### Action item
Using the data below, copy every line that contains the word "сани".

### Given information
((
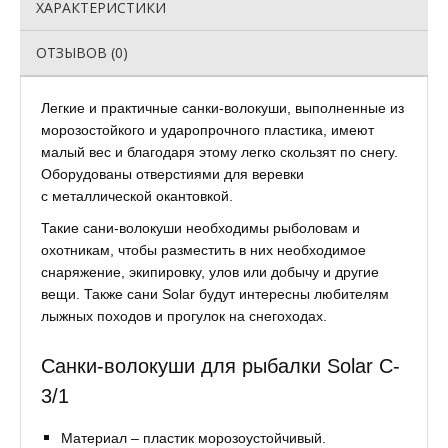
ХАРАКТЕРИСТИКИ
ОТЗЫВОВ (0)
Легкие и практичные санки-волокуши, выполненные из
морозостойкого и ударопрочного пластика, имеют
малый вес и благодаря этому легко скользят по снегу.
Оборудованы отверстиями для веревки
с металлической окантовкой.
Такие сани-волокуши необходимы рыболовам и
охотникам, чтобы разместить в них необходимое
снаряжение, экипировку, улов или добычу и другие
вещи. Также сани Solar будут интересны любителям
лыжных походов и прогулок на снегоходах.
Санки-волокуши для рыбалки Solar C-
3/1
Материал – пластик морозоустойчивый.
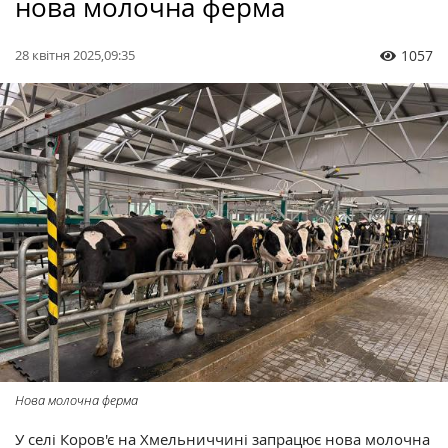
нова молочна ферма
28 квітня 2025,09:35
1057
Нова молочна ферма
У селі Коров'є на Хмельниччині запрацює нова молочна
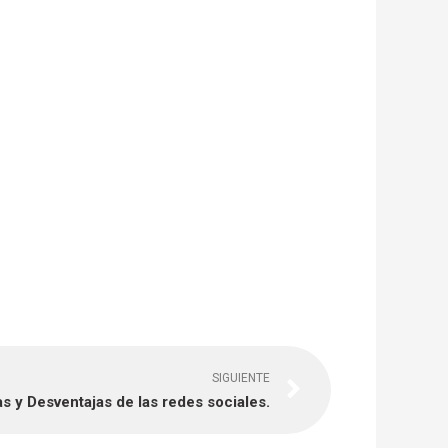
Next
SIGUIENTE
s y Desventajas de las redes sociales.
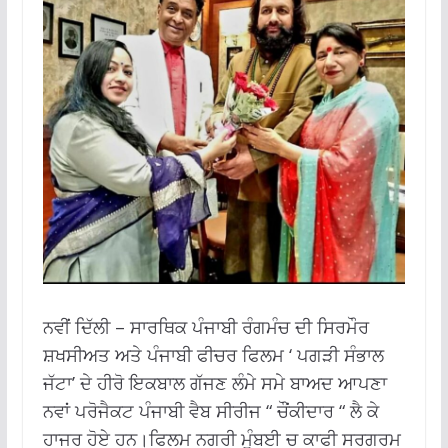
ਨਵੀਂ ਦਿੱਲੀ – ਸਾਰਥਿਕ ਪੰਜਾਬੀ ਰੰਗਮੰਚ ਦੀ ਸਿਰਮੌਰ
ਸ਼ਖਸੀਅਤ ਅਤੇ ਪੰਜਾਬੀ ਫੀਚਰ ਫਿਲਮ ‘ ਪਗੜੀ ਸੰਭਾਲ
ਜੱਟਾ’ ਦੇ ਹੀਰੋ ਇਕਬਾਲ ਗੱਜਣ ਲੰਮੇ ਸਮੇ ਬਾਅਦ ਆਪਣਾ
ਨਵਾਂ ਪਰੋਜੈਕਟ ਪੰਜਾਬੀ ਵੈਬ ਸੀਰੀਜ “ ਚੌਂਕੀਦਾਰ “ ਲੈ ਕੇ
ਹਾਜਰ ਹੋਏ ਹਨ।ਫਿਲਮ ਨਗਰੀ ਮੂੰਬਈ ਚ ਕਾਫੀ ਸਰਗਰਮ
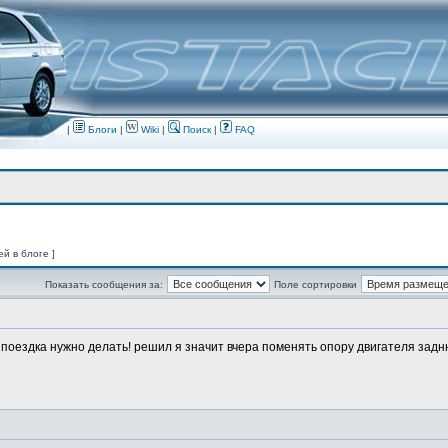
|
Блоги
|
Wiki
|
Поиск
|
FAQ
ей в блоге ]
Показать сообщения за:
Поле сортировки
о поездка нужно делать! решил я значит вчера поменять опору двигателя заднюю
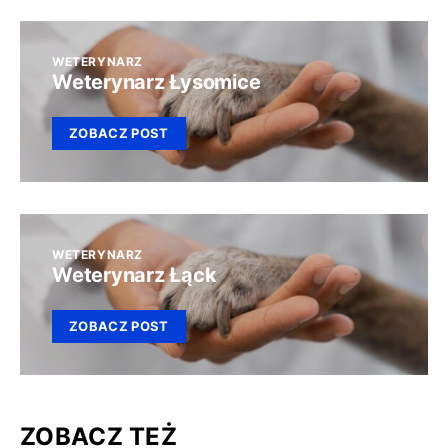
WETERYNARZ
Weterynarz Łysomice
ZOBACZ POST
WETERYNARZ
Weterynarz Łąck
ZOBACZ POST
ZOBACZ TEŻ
))
### Task output
Такие сани-волокуши необходимы рыболовам и
вещи. Также сани Solar будут интересны любителям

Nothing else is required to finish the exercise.